When the Texas-born founder of tiki culture, Ernest Raymond Beaumont Gantt (a.k.a. Donn Beach) said, “If you can’t get to paradise, I’ll bring it to you,” he likely did not foresee the message applying to landlocked city dwellers in the modern day. In the mid-1930s, when Gantt’s Don the Beachcomber tiki bar debuted in Hollywood, the Great Depression had killed the average American’s ability to travel abroad. Some 85 years later, people today are finding traveling to exotic destinations equally unlikely, but four locals are aiming to resurrect Donn Beach’s ethos and transport you from the concrete jungle of Arlington to a South Pacific island retreat.
Even the air inside 4 Kahunas Tiki Lounge carries you to the tropics.

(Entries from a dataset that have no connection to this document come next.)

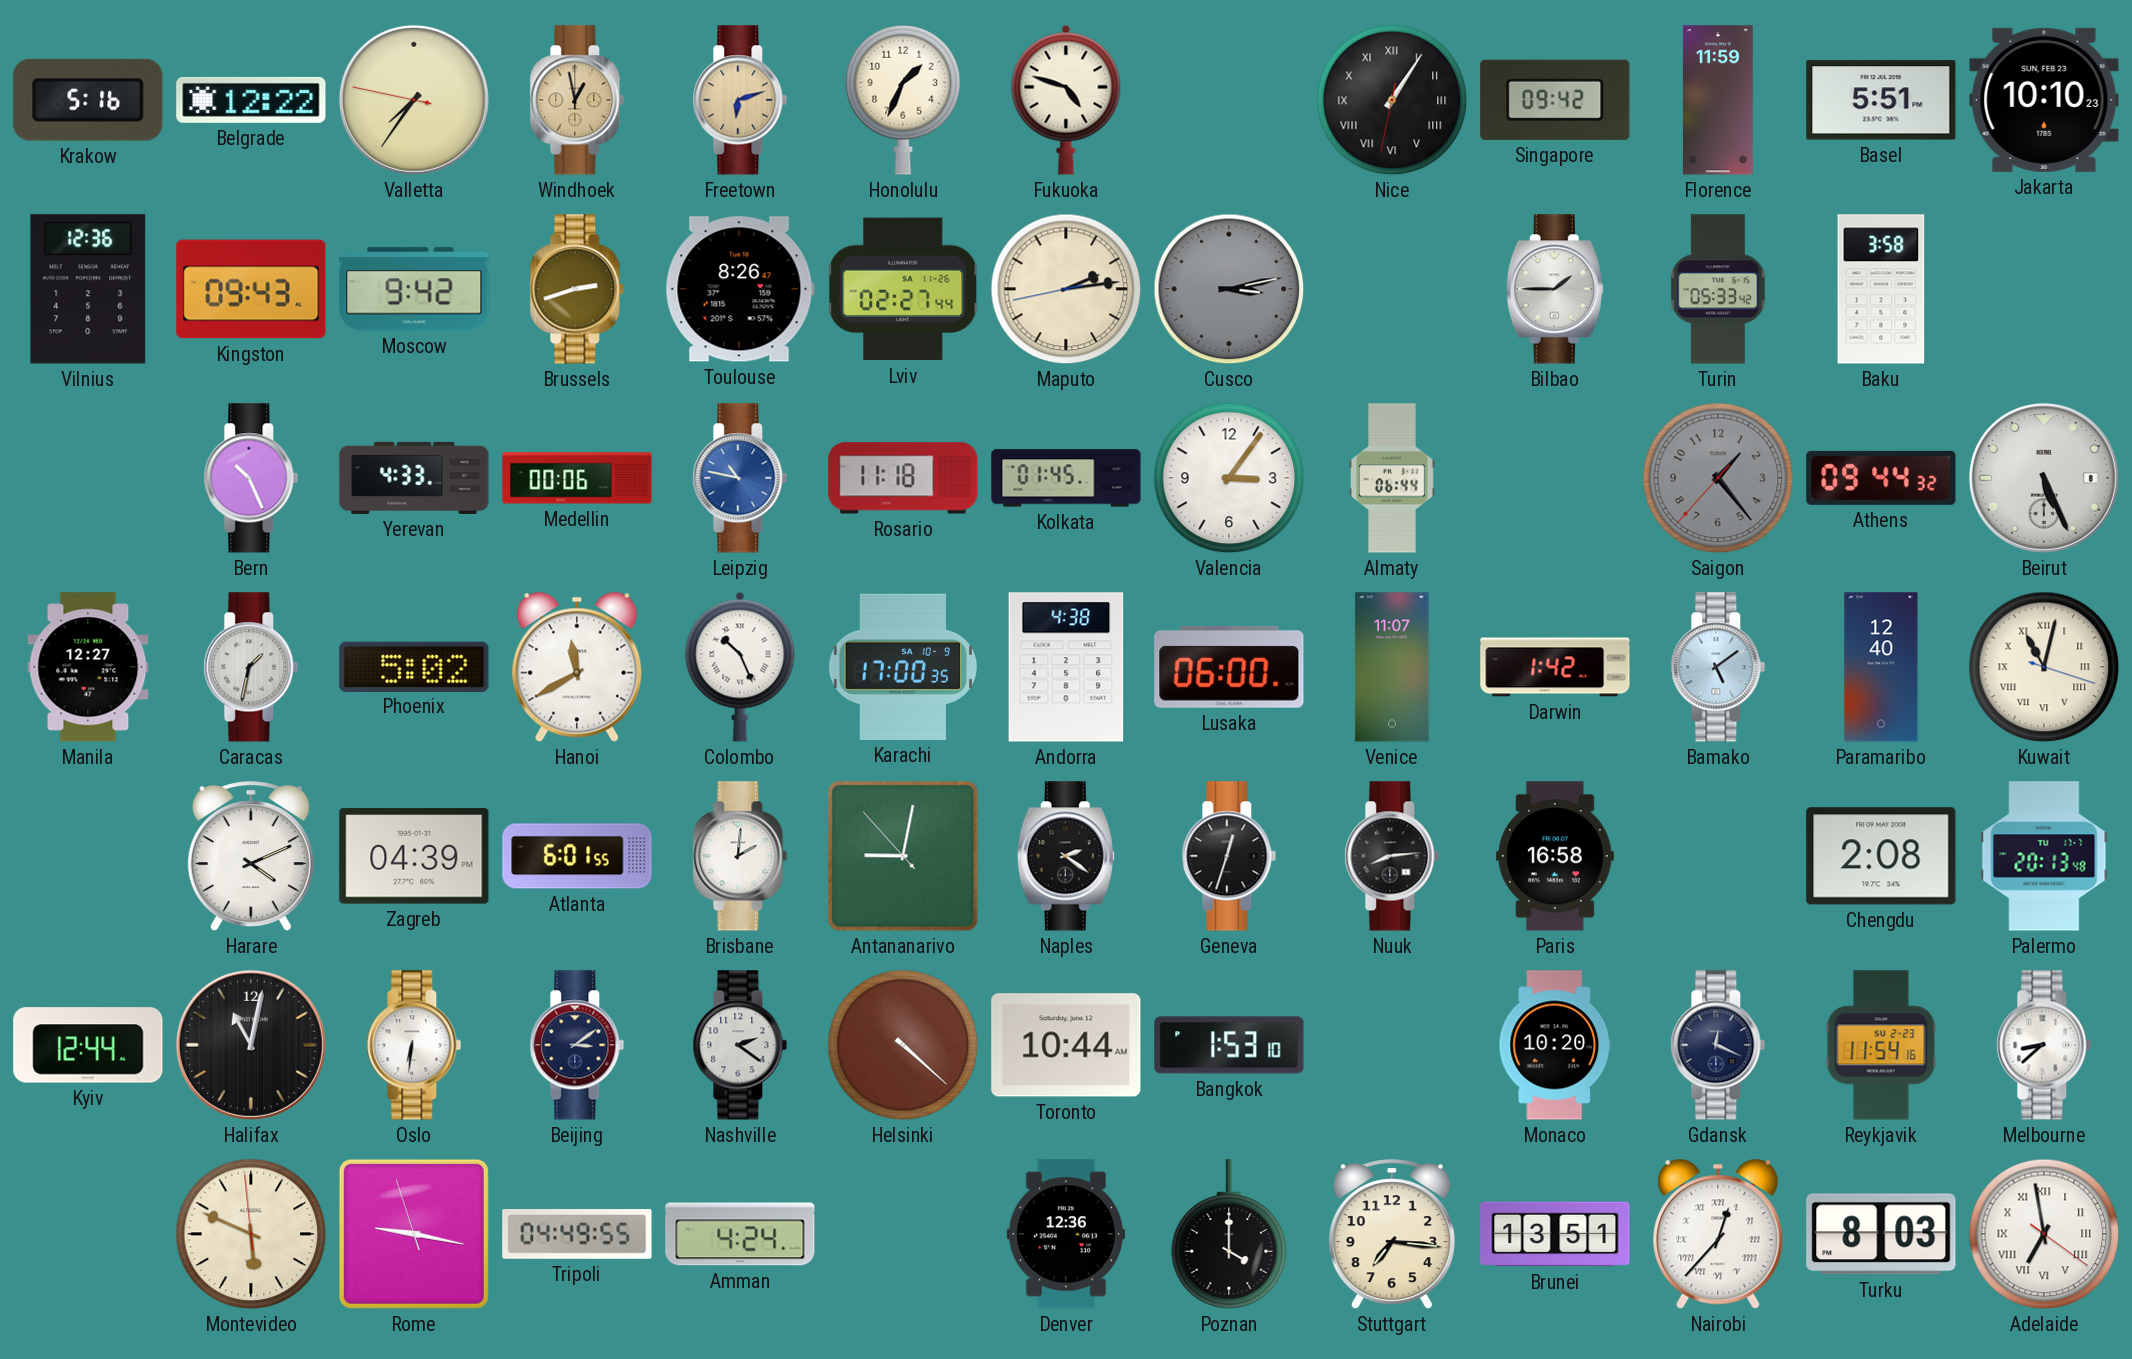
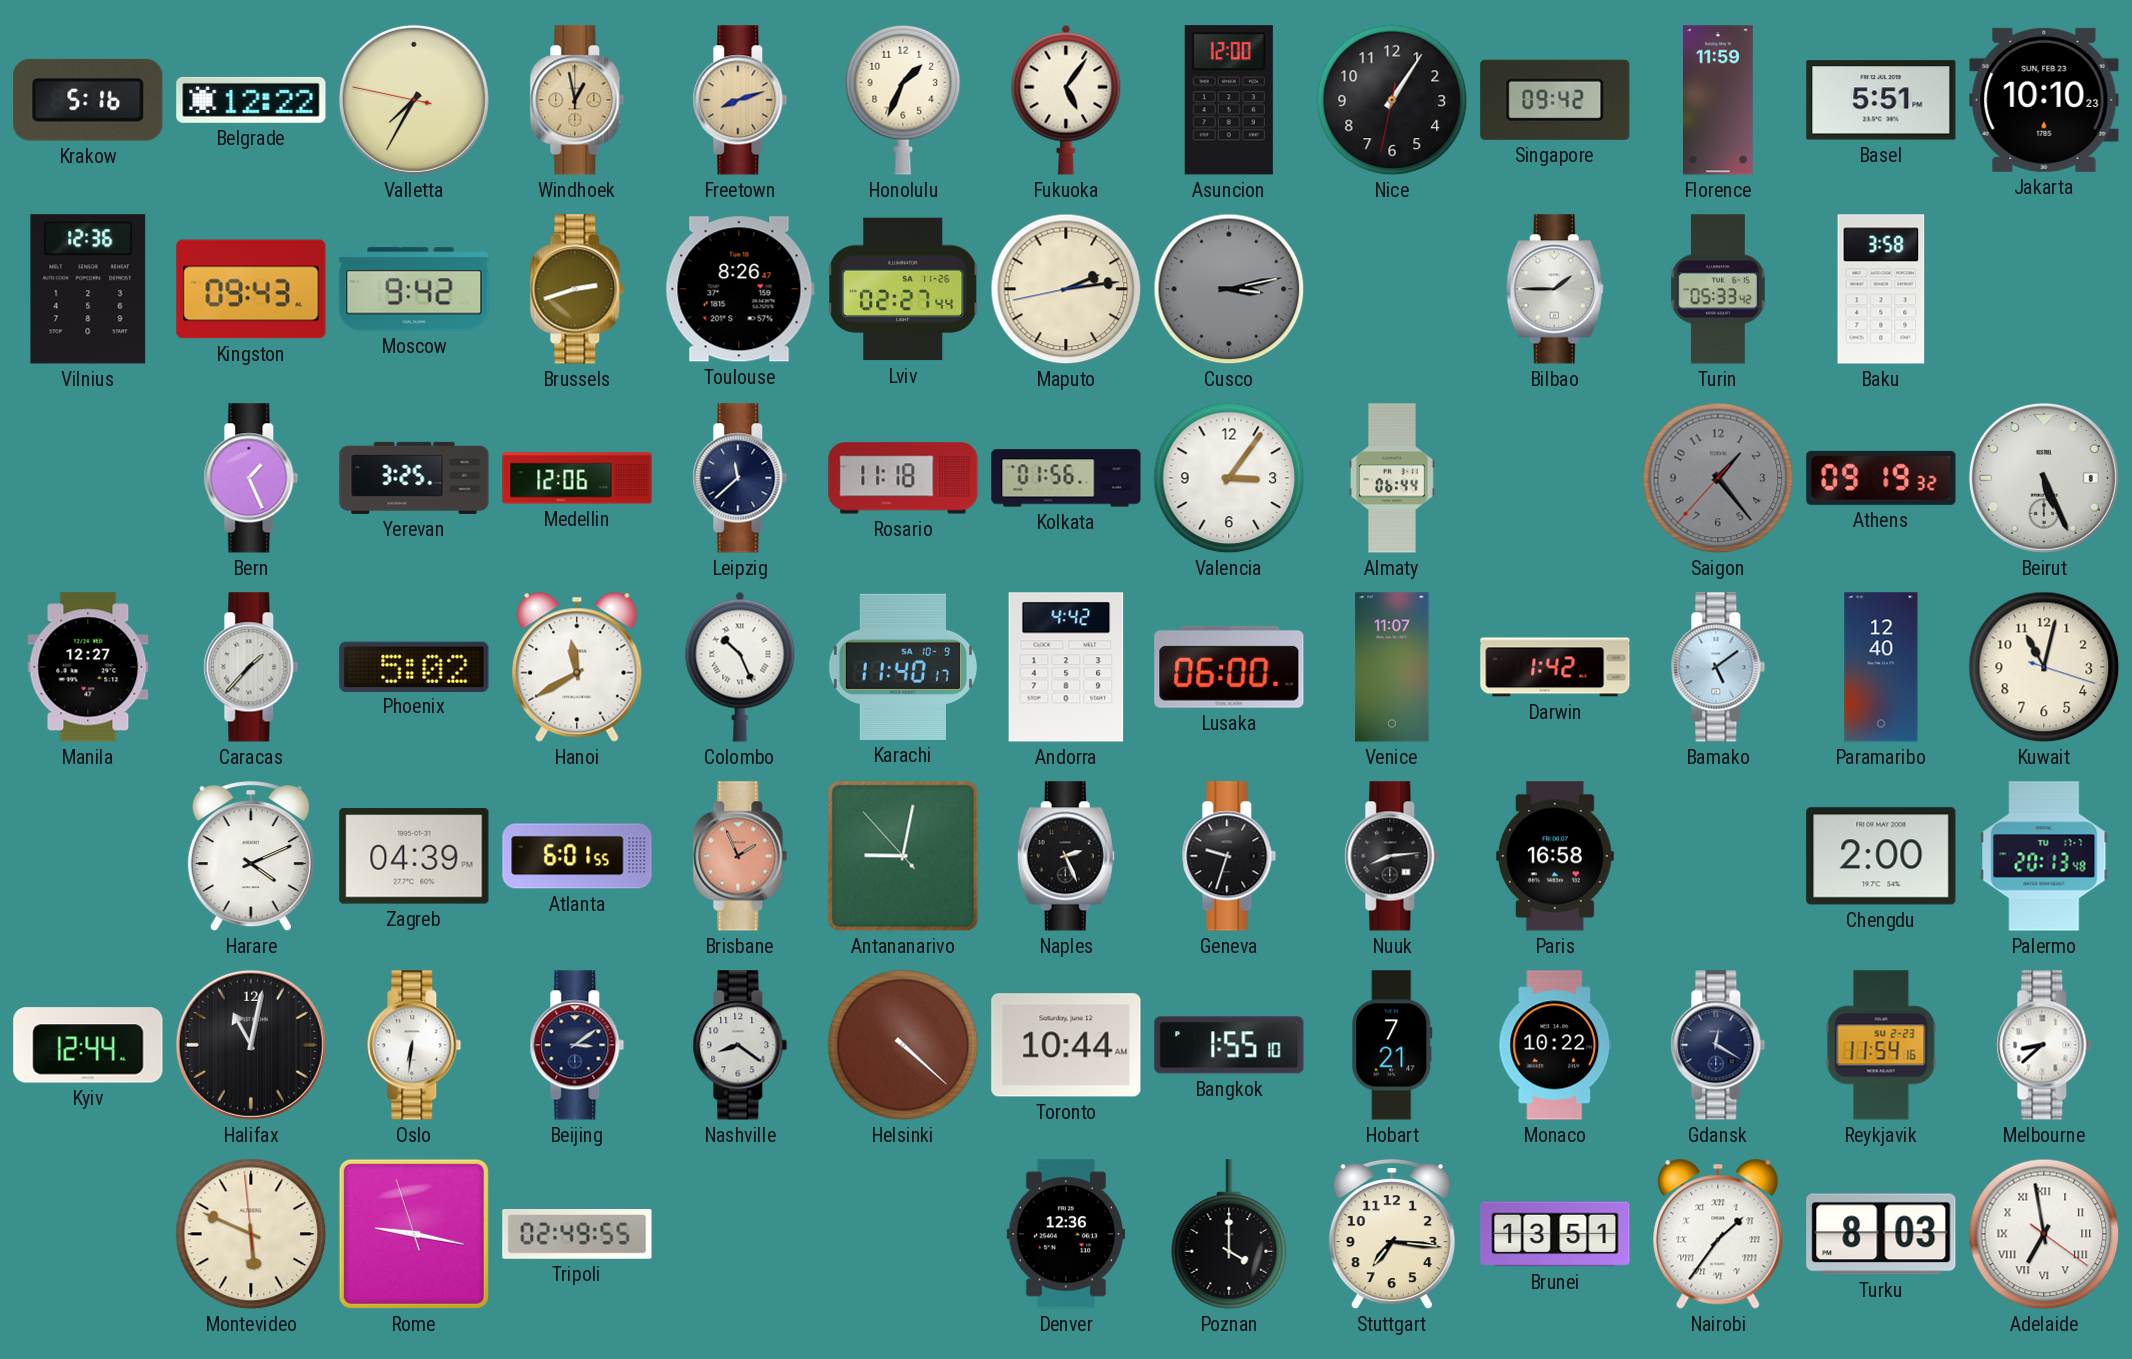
Valletta: 7:35 -> 7:34
Freetown: 6:12 -> 8:12
Fukuoka: 4:48 -> 5:06
Asuncion: none -> 12:00
Nice numerals: Roman -> Arabic
Bern: 10:26 -> 1:26
Yerevan: 4:33 -> 3:25
Medellin: 00:06 -> 12:06
Leipzig: 10:47 -> 11:38
Leipzig dial: blue -> navy
Kolkata: 01:45 -> 01:56
Athens: 09:44 -> 09:19
Caracas: 1:32 -> 1:37
Karachi: 17:00 -> 11:40
Andorra: 4:38 -> 4:42
Kuwait numerals: Roman -> Arabic
Brisbane: 2:01 -> 1:56
Brisbane dial: white -> salmon
Naples: 2:21 -> 2:26
Geneva: 12:33 -> 9:33
Chengdu: 2:08 -> 2:00
Nashville: 2:21 -> 8:21
Bangkok: 1:53 -> 1:55
Hobart: none -> 7:21
Monaco: 10:20 -> 10:22
Gdansk: 12:19 -> 12:20
Tripoli: 04:49 -> 02:49
Amman: 4:24 -> none
Nairobi: 12:37 -> 1:36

Instead of the exhaust fumes, hot asphalt, and stale beer of many dive bars, the aroma of flowers, tropical fruits, and spice prevailed as my guest and I snagged our seats at the thatched hut-themed bar.

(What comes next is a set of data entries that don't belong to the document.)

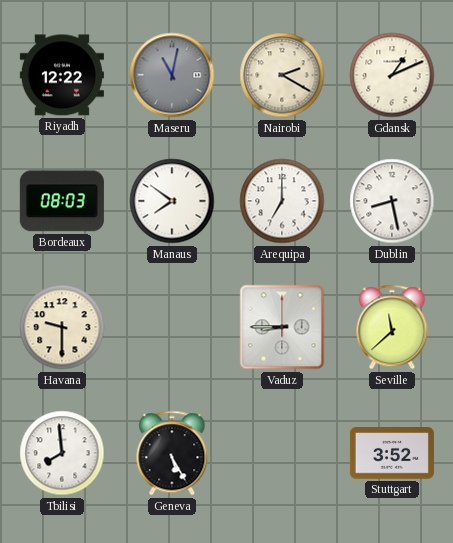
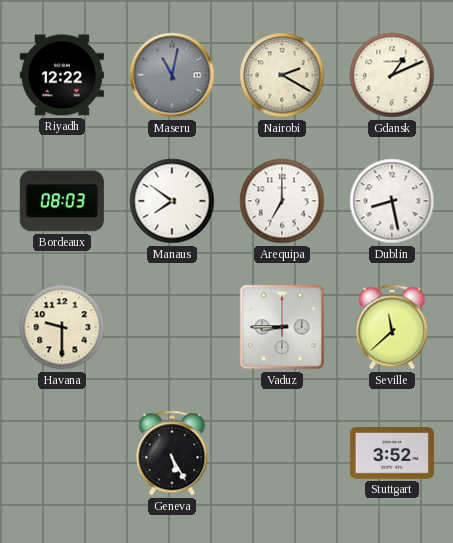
Tbilisi: 7:59 -> none
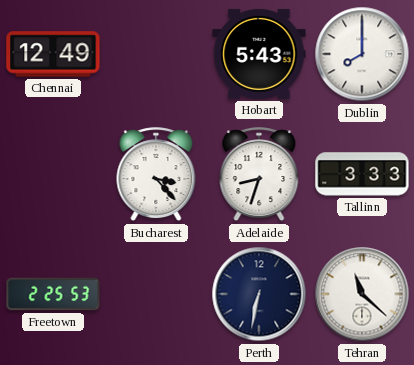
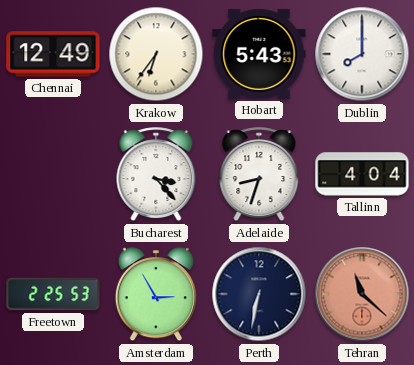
Krakow: none -> 6:36
Tallinn: 3:33 -> 4:04
Amsterdam: none -> 2:55
Tehran dial: white -> salmon
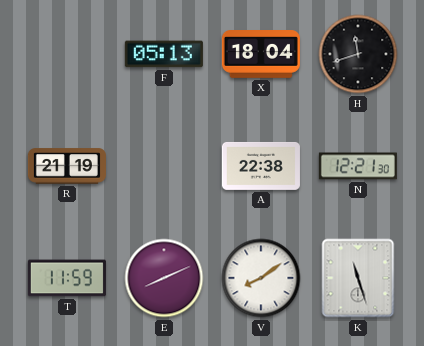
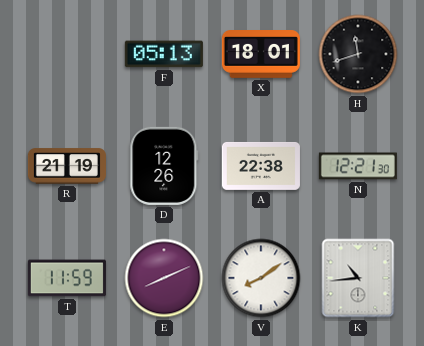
X: 18:04 -> 18:01
D: none -> 12:26
K: 11:27 -> 10:44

To be clear, my companion and I fully intended on stopping into 4 Kahunas for one drink and then bolting for dinner, but Brad Bowden, the bearded, Hawaiian shirt-clad cocktail veteran manning the bar made the place too inviting for us to worry about a trifling thing like food. Our 30-minute pitstop turned into a delightfully fun three-hour tour (a three-hour tour).

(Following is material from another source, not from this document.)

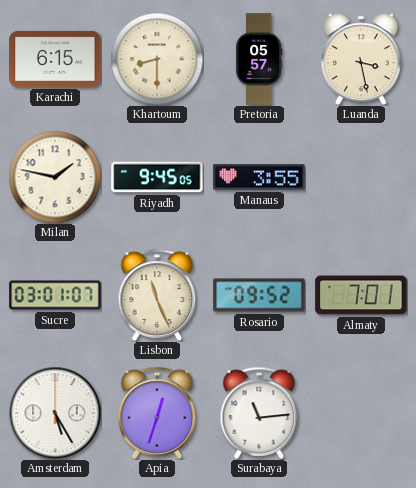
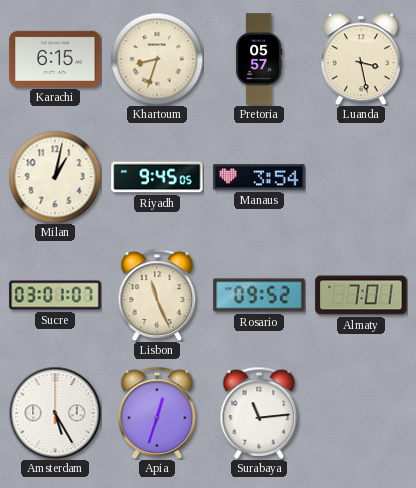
Khartoum: 8:30 -> 8:33
Milan: 1:47 -> 1:02
Manaus: 3:55 -> 3:54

I’m hardly a tiki lounge virgin, so I started with a drink unique to this bar. A mix of Canadian whiskey, maple syrup, and falernum served in the requisite angry pagan god-shaped glassware, the Canadian Castaway had a depth of flavor that transforms as you sip. Falernum is a sweet spice concoction essential to tiki drinks, and 4 Kahunas makes their own. The barkeep poured me a taste directly, and the vanilla, clove, and allspice were so rich, I could have drunk it straight.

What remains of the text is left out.